The sampler, worked as an end in itself or as a show piece to hang upon the wall and showing no progress or development, has merely its decorative value, whatever that may be. The sampler worked as a means of steadily collecting a store of stitch technique, colour, and pattern notes for reference, has a lasting and increasing value to the worker, although it may be anything but a thing of beauty to other people.’

Anne Brandon Jones. Colour Pattern for Embroidery 1929

Brandon Jones recommends making a sampler of the latter type: short rows of each stitch, with variations and combinations. She suggests using a narrow strip of fabric, adding additional strips as necessary, ‘by means of decorative seams‘. A bit like Sharon Boggon’s For the Love of Stitching sampler.
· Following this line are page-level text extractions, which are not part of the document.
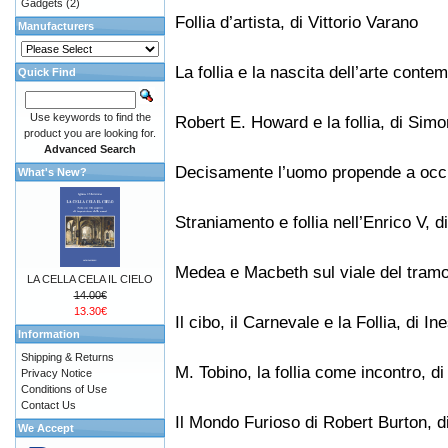
Gadgets
(2)
Follia d’artista, di Vittorio Varano
Manufacturers
La follia e la nascita dell’arte conte
Quick Find
Use keywords to find the
Robert E. Howard e la follia, di Sim
product you are looking for.
Advanced Search
Decisamente l’uomo propende a occult
What's New?
Straniamento e follia nell’Enrico V, 
Medea e Macbeth sul viale del tramo
LA CELLA CELA IL CIELO
14.00€
13.30€
Il cibo, il Carnevale e la Follia, di In
Information
Shipping & Returns
M. Tobino, la follia come incontro, d
Privacy Notice
Conditions of Use
Contact Us
Il Mondo Furioso di Robert Burton, d
We Accept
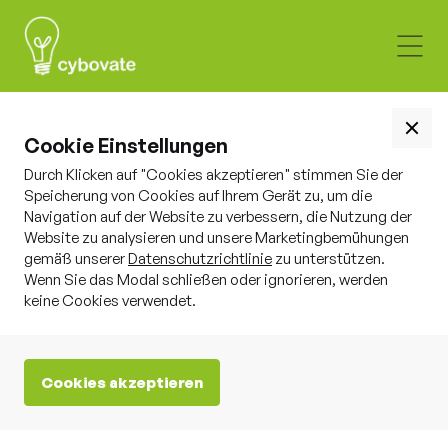
Cookie Einstellungen
Durch Klicken auf "Cookies akzeptieren" stimmen Sie der
Speicherung von Cookies auf Ihrem Gerät zu, um die
Navigation auf der Website zu verbessern, die Nutzung der
Website zu analysieren und unsere Marketingbemühungen
gemäß unserer
Datenschutzrichtlinie
zu unterstützen.
Wenn Sie das Modal schließen oder ignorieren, werden
keine Cookies verwendet.
Zero Trust Network
Access
Cookies akzeptieren
Wie neue Ansätze dabei helfen, den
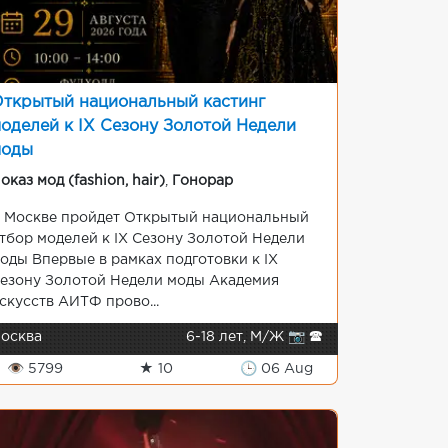
ткрытый национальный кастинг
оделей к IX Сезону Золотой Недели
моды
оказ мод (fashion, hair)
,
Гонорар
 Москве пройдет Открытый национальный
тбор моделей к IX Сезону Золотой Недели
оды Впервые в рамках подготовки к IX
езону Золотой Недели моды Академия
скусств АИТФ прово...
осква
6-18 лет, М/Ж 📷 🕿
👁 5799
★ 10
🕒 06 Aug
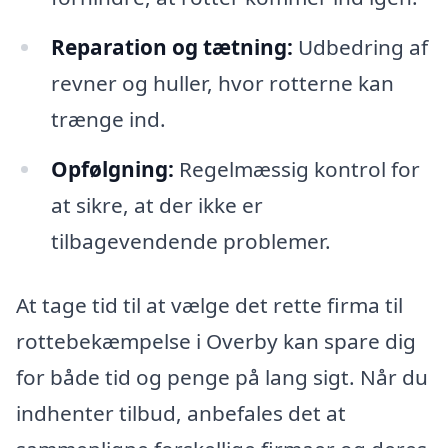
Reparation og tætning:
Udbedring af
revner og huller, hvor rotterne kan
trænge ind.
Opfølgning:
Regelmæssig kontrol for
at sikre, at der ikke er
tilbagevendende problemer.
At tage tid til at vælge det rette firma til
rottebekæmpelse i Overby kan spare dig
for både tid og penge på lang sigt. Når du
indhenter tilbud, anbefales det at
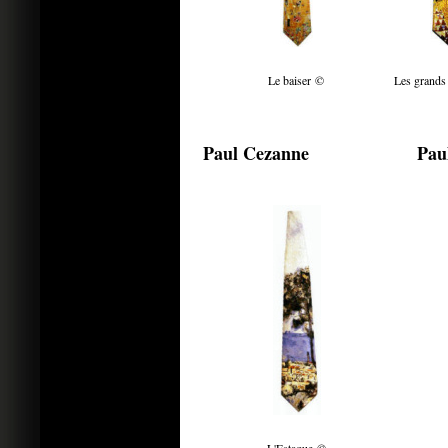
Le baiser ©
Les grands
Paul Cezanne
Paul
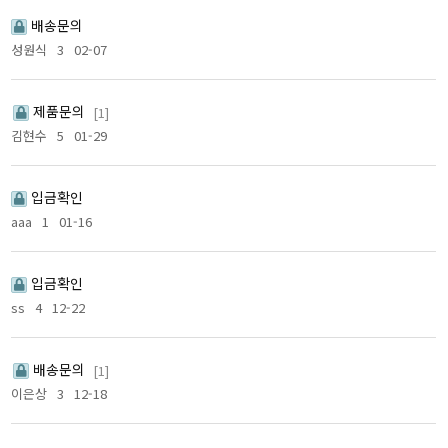
배송문의
성원식
3
02-07
제품문의
[1]
김현수
5
01-29
입금확인
aaa
1
01-16
입금확인
ss
4
12-22
배송문의
[1]
이은상
3
12-18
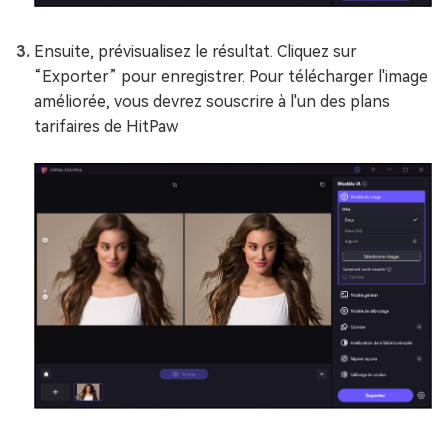
Ensuite, prévisualisez le résultat. Cliquez sur
“Exporter” pour enregistrer. Pour télécharger l'image
améliorée, vous devrez souscrire à l'un des plans
tarifaires de HitPaw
When I was researching the history of UK embroidery for City & Guilds, I was struck by the way the function of samplers changed over the centuries. The early, 16thC practical samplers were made, just like those of Anne Brandon Jones and Sharon Boggon, by women who wanted to record new stitches and test out ideas. Gradually, over the next few centuries the purpose of most samplers changed from a record of ideas and techniques to something which measured and recorded a girl’s attainment. Some of the band samplers made for this purpose in the 17th and 18th centuries are, in my opinion, among the most beautiful pieces of needlework ever made. Even the utilitarian darning samples from this period are beautiful.

And then, somehow, samplers changed from including a wide variety of stitches, or patterns like 19th C woolwork samplers, to a few patterns, an alphabet, and some moralising words, all worked in cross stitch. It is said that alphabets were included so girls could both learn their letters, and how to mark linen for the laundry, but that was true in earlier centuries also.

Here I have to state that I am not a fan of cross stitch. I find it boring to work, and in many cases uninspiring to look at. So why did it become the stitch of choice to impose on young girls in the name of teaching them letters, and morality? And why is it still so popular? There are much more interesting stitches to try!